Reading was one of the earliest themes in photography. People sat for their portraits at a table with a book. Sometimes it was open and they leaned forward to read. The book was a prop to add interest to the scene with the advantage that having the subject study the open page kept them still for the long exposures. The presence of a book could signify knowledge, education and class but it could also have been the nearest object at hand for the photographer to use.
By the mid 1880s amateurs were buying miniature cameras that fitted into their stovepipe hats or cravats and some models that actually looked like books. The era of the amateur spy was a godsend to fear-mongers. Newspapers from the period carried wise warnings to young women to be aware that however harmless their activities outdoors, snappers were always lurking in the bushes. On August 20, 1884 the New York Times suggested no one was safe from camera lunatics. Almost exactly one year later, on August 18, an amateur interviewed proudly boasted that ‘while there is honor amongst thieves, there is none amongst photographers’. (That was after he woke up a group of sleeping drunks just so he could get a look of surprise on their faces.)
If spying on readers is the more recent phenomenon it’s a lot more interesting as well. People absorbed in reading have all manner of curious gestures. They screw up their faces, laugh to themselves, mouth words, pick their noses and suddenly look up and stare into space, lost in thought. Of all the activities usually done with the clothes on, reading is the most removed from the outer world. People can read on busy streets or in crowded terminals, in noisy cafes or rattling trains oblivious to everything happening around them. The photographer is invading a personal space the subject isn’t even aware of having created.
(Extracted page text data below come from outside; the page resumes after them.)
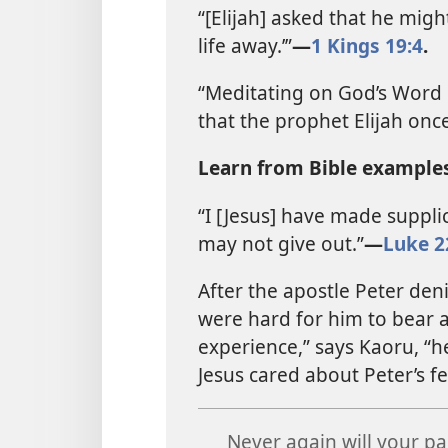
“[Elijah] asked that he might
life away.’”​
—
1 Kings 19:4
.
“Meditating on God’s Word 
that the prophet Elijah once 
Learn from Bible examples
“I [Jesus] have made supplic
may not give out.”​
—
Luke 2
After the apostle Peter deni
were hard for him to bear a
experience,” says Kaoru, “
Jesus cared about Peter’s f
Never again will your pa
Andre Kertész occasionally photographed people reading and collected his examples in a book published in 1971 and called On Reading. For a man who spent a long time wandering the streets of various countries, readers were a natural subject. They remained still long enough for him to structure the composition and most of them weren’t conscious they were being photographed. Beginning in 1936, for five years Walker Evans rode the New York subway with a camera strapped under his jacket. Some of his unwitting subjects were also reading. Kertész and Evans were using a similar approach, the difference being that Evans needed to get closer so had to hide the camera, and both wanted the same result. Evans wanted to photograph people when ‘the guard is down and the mask is off”, which was what Kertész was also after.